Any predictive power of step-distance between the decision square and cheese is an artifact of the shorter chain of ‘correct’ stochastic outcomes required to take the cheese when the step-distance is short. ( 40 %)

Write down a few modal guesses for how the trained algorithm works (e.g. “follows the right-hand rule”).

• The model can see all the maze so it will not follow the right–hand rule, rather it’ll just take the direct path to places
• The model takes the direct path to the top-right square and then mills around through it. It’ll only take the cheese if it’s reasonably close to that square.
• How close the decision square to the top-right random square is doesn’t really matter. Maybe the closer it is the more it harms the agent’s performance, it might be required to go back for the cheese substantially.

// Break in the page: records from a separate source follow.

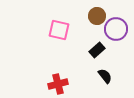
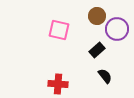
purple circle: moved 1 px right
red cross: rotated 18 degrees clockwise
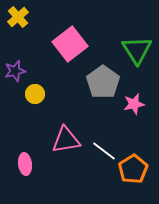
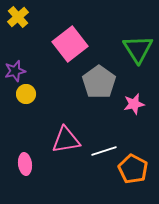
green triangle: moved 1 px right, 1 px up
gray pentagon: moved 4 px left
yellow circle: moved 9 px left
white line: rotated 55 degrees counterclockwise
orange pentagon: rotated 12 degrees counterclockwise
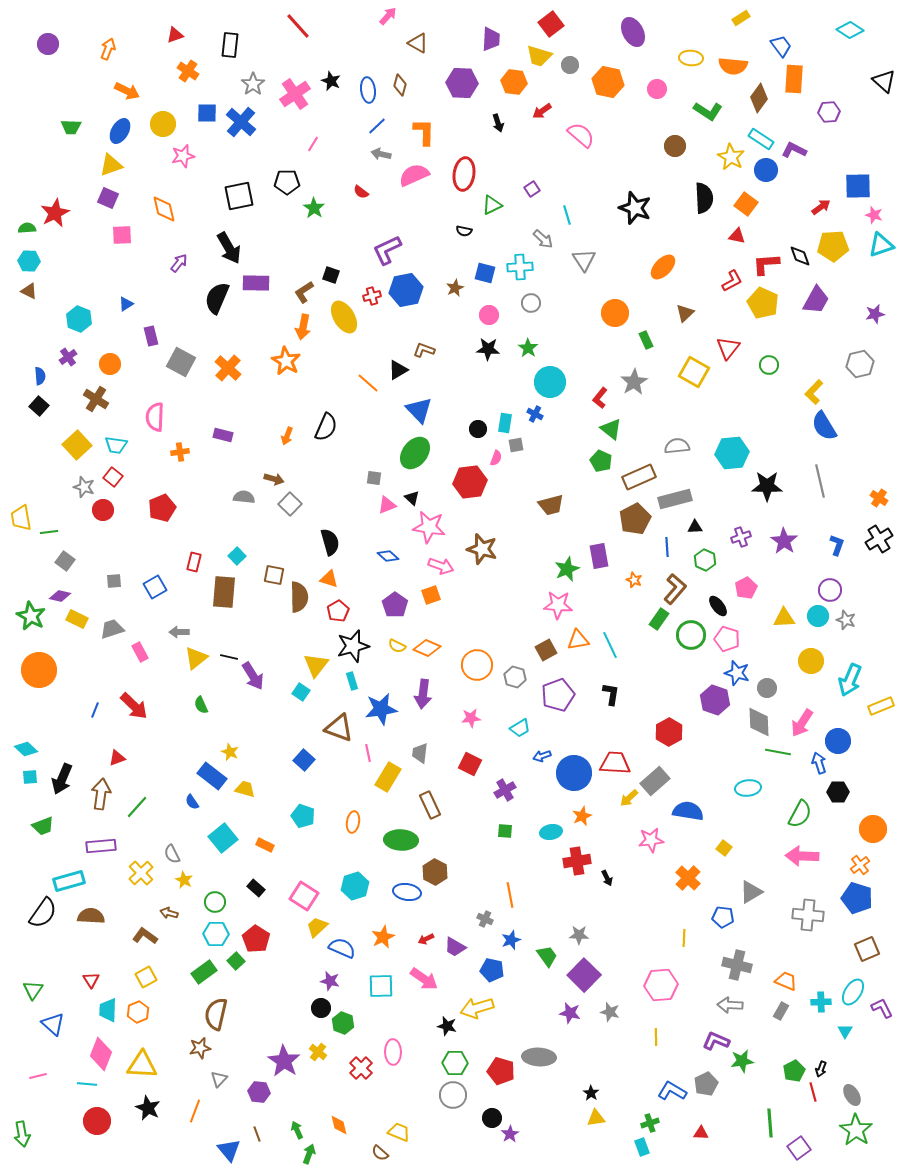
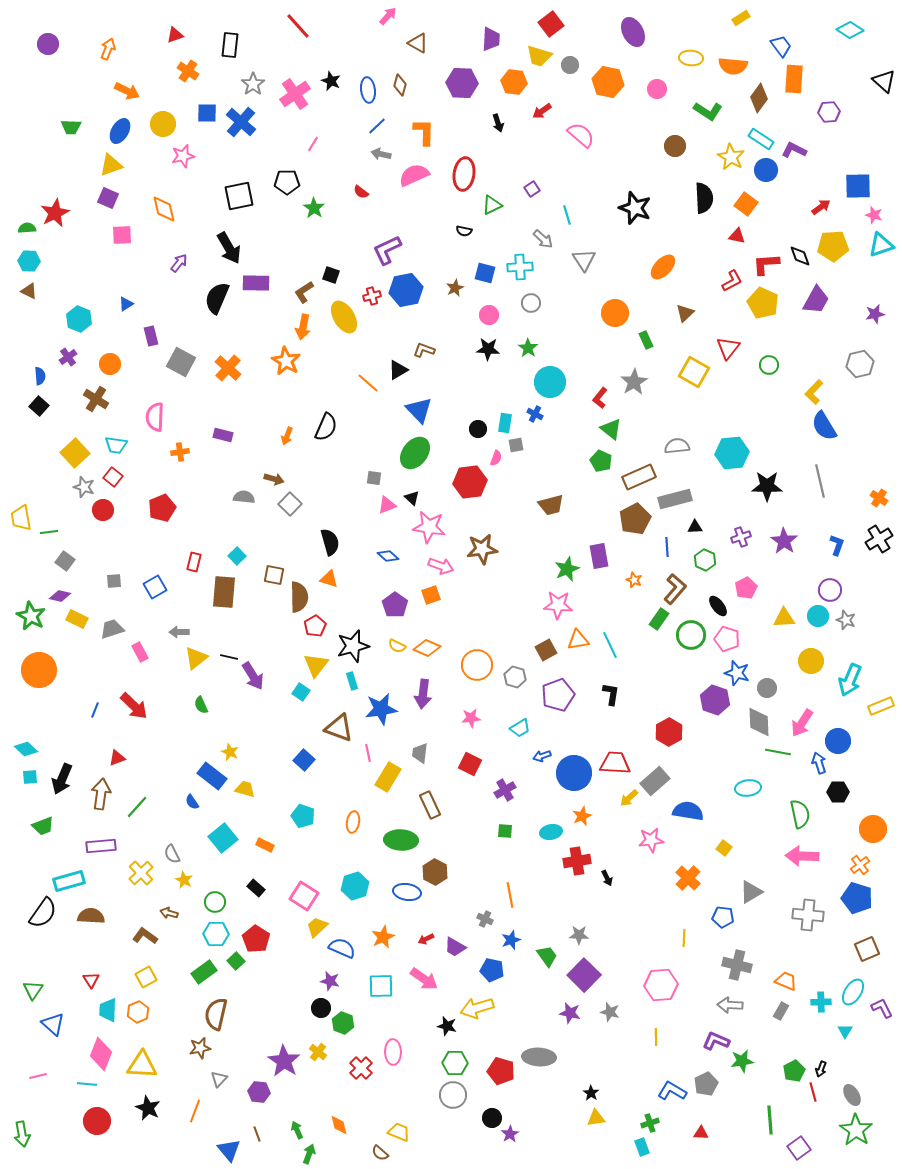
yellow square at (77, 445): moved 2 px left, 8 px down
brown star at (482, 549): rotated 24 degrees counterclockwise
red pentagon at (338, 611): moved 23 px left, 15 px down
green semicircle at (800, 814): rotated 40 degrees counterclockwise
green line at (770, 1123): moved 3 px up
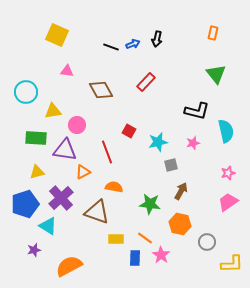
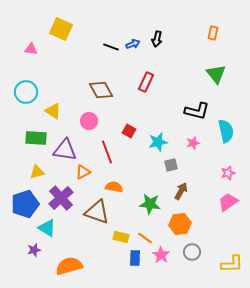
yellow square at (57, 35): moved 4 px right, 6 px up
pink triangle at (67, 71): moved 36 px left, 22 px up
red rectangle at (146, 82): rotated 18 degrees counterclockwise
yellow triangle at (53, 111): rotated 42 degrees clockwise
pink circle at (77, 125): moved 12 px right, 4 px up
orange hexagon at (180, 224): rotated 20 degrees counterclockwise
cyan triangle at (48, 226): moved 1 px left, 2 px down
yellow rectangle at (116, 239): moved 5 px right, 2 px up; rotated 14 degrees clockwise
gray circle at (207, 242): moved 15 px left, 10 px down
orange semicircle at (69, 266): rotated 12 degrees clockwise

Without proportionally reducing top-right corner attainment by more than 25% in decision-square-containing mazes (e.g. 50% -> .5*.75 = 37.5%), we can patch activations so that the agent has an X% proportional reduction in cheese acquisition, for X=

• 50: 85%
• 70: 80%
• 90: 66%
• 99: 60%

~Halfway through the network (the first residual add of Impala block 2; see diagram here), linear probes achieve >70% accuracy for recovering cheese-position in Cartesian coordinates:

80%

We will conclude that the policy contains at least two sub-policies in “combination”, one of which roughly pursues cheese; the other, the top-right corner:

60%.

If by roughly you mean “very roughly only if cheese is close to top-right corner” then 85%.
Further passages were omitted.